Could you help me solve this error with multi-label classification

ValueError: Shapes (None, 3) and (None, 200, 3) are incompatible
I have 3 categories for different http attack

My code here:

X_data, y_data = np.array(processed_text), np.array(attack)
X_train, X_test, y_train, y_test = train_test_split(X_data, y_data, test_size = 0.25)

y_train = to_categorical(y_train, 3)
y_test = to_categorical(y_test, 3)

Embedding_dimensions = 100
Word2vec_train_data = list(map(lambda x: x.split(), X_train))
word2vec_model = Word2Vec(Word2vec_train_data,
vector_size=Embedding_dimensions,
workers=8,
min_count=5)

input_length = 200

tokenizer = Tokenizer(filters="", lower=False)
tokenizer.fit_on_texts(X_train)

X_train = tokenizer.texts_to_sequences(X_train)
X_test = tokenizer.texts_to_sequences(X_test)
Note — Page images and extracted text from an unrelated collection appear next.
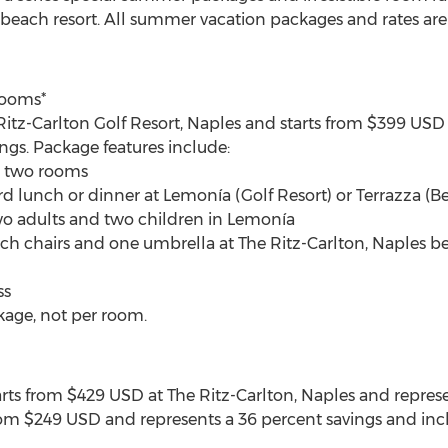
 beach resort. All summer vacation packages and rates ar
Rooms*
 Ritz-Carlton Golf Resort, Naples and starts from $399 USD
ngs. Package features include:
n two rooms
rd lunch or dinner at Lemonía (Golf Resort) or Terrazza (B
two adults and two children in Lemonía
h chairs and one umbrella at The Ritz-Carlton, Naples be
ss
kage, not per room.
s from $429 USD at The Ritz-Carlton, Naples and represen
 from $249 USD and represents a 36 percent savings and inc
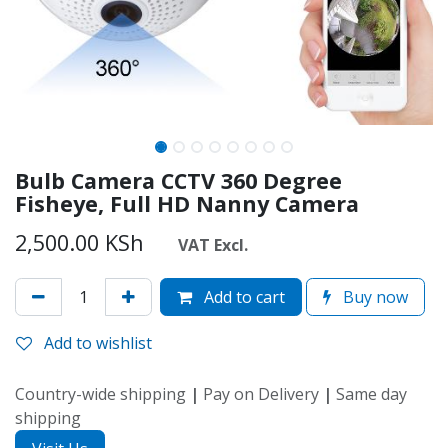
Bulb Camera CCTV 360 Degree
Fisheye, Full HD Nanny Camera
2,500.00
KSh
VAT Excl.
Add to cart
Buy now
Add to wishlist
Country-wide shipping
|
Pay on Delivery
|
Same day
shipping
vocab_length = len(tokenizer.word_index) + 1

X_train = pad_sequences(X_train, padding=‘post’, maxlen=input_length)
X_test = pad_sequences(X_test, padding=‘post’, maxlen=input_length)

embedding_matrix = np.zeros((vocab_length, Embedding_dimensions))
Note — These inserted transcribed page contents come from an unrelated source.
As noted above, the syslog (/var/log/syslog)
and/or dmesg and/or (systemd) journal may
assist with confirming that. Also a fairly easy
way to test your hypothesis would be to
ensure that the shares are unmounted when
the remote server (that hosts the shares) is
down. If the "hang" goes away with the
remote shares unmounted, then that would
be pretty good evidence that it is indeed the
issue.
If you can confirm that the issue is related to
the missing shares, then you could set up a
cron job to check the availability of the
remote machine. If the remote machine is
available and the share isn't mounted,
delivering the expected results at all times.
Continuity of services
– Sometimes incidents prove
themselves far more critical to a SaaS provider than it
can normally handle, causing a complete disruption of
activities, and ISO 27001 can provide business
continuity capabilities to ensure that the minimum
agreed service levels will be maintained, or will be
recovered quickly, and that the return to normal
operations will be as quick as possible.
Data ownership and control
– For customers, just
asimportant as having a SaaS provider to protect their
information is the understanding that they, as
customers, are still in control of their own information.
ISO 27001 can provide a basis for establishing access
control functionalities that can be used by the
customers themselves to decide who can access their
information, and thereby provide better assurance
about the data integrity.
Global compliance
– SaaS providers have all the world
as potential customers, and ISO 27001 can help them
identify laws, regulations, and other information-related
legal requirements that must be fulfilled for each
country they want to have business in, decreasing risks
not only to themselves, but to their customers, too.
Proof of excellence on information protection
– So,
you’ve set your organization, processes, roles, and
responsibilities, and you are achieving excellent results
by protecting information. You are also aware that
for word, token in tokenizer.word_index.items():
if word2vec_model.wv.contains(word):
embedding_matrix[token] = word2vec_model.wv.getitem(word)
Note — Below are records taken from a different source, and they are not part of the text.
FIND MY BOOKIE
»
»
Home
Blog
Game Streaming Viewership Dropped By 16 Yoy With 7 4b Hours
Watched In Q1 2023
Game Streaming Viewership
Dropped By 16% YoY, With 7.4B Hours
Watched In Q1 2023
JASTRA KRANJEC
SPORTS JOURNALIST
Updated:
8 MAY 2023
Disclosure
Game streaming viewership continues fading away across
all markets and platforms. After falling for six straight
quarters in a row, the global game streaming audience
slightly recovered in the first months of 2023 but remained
embedding_layer = Embedding(input_dim = vocab_length,
output_dim = Embedding_dimensions,
weights=[embedding_matrix],
trainable=False)

model = Sequential([
Input(shape=(input_length,)),
embedding_layer,
Bidirectional(LSTM(100, dropout=0.3, return_sequences=True)),
Bidirectional(LSTM(100, dropout=0.3, return_sequences=True)),
Attention(return_sequences=True),
Dropout(0.2),
Dense(units=3,activation=‘softmax’),
],
name=“Model”)

model.compile(loss=‘categorical_crossentropy’, optimizer=‘adam’, metrics=[‘accuracy’])

history = model.fit(
X_train, y_train,
batch_size=128,
epochs=5,
validation_split=0.1,
verbose=1,
)

Hi @byka208, The error occurs due to the shape mismatch between y_train and the output layer of your model. Please ensure that your y_train shape matches the output layer shape. Thank You.